» **Provided data**:
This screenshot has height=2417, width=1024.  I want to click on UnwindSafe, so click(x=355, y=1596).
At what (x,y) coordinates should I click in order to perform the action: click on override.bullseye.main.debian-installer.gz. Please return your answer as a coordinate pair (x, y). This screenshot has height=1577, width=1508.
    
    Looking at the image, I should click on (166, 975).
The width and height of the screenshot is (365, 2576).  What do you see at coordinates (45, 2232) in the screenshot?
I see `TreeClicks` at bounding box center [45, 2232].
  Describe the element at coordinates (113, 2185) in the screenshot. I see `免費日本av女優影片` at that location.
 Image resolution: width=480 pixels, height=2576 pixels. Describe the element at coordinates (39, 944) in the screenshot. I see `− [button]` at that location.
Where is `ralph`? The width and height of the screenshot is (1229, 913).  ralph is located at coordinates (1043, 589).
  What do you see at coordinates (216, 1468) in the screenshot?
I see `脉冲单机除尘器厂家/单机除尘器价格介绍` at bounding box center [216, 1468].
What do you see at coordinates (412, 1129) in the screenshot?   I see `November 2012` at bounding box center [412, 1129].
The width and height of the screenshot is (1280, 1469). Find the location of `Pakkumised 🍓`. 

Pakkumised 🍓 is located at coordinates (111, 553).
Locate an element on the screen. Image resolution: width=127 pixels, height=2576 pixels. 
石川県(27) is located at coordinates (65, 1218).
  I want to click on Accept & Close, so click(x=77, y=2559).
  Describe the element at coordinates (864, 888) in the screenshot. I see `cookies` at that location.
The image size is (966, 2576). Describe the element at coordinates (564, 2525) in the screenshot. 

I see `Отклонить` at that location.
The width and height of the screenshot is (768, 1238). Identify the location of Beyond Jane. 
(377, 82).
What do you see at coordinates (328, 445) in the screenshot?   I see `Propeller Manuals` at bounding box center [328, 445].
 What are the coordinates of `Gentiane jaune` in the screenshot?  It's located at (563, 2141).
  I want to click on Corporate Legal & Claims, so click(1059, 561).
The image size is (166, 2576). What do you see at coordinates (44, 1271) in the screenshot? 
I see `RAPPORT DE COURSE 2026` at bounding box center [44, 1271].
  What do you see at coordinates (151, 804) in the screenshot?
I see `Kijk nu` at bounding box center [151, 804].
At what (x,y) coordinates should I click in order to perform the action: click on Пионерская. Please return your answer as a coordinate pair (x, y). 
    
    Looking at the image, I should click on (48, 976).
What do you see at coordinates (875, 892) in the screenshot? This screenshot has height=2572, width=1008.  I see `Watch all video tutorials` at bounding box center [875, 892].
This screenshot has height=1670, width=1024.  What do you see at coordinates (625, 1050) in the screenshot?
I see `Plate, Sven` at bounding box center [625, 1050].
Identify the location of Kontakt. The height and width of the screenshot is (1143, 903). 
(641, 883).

» **Work order**: Your response should consist solely of the lines from the one that holds "The width and height of the screenshot is (768, 1238)." through the end of the listing above, reproduced exactly.

» **Answer below**:
The width and height of the screenshot is (768, 1238). Identify the location of Beyond Jane. 
(377, 82).
What do you see at coordinates (328, 445) in the screenshot?   I see `Propeller Manuals` at bounding box center [328, 445].
 What are the coordinates of `Gentiane jaune` in the screenshot?  It's located at (563, 2141).
  I want to click on Corporate Legal & Claims, so click(1059, 561).
The image size is (166, 2576). What do you see at coordinates (44, 1271) in the screenshot? 
I see `RAPPORT DE COURSE 2026` at bounding box center [44, 1271].
  What do you see at coordinates (151, 804) in the screenshot?
I see `Kijk nu` at bounding box center [151, 804].
At what (x,y) coordinates should I click in order to perform the action: click on Пионерская. Please return your answer as a coordinate pair (x, y). 
    
    Looking at the image, I should click on (48, 976).
What do you see at coordinates (875, 892) in the screenshot? This screenshot has height=2572, width=1008.  I see `Watch all video tutorials` at bounding box center [875, 892].
This screenshot has height=1670, width=1024.  What do you see at coordinates (625, 1050) in the screenshot?
I see `Plate, Sven` at bounding box center [625, 1050].
Identify the location of Kontakt. The height and width of the screenshot is (1143, 903). 
(641, 883).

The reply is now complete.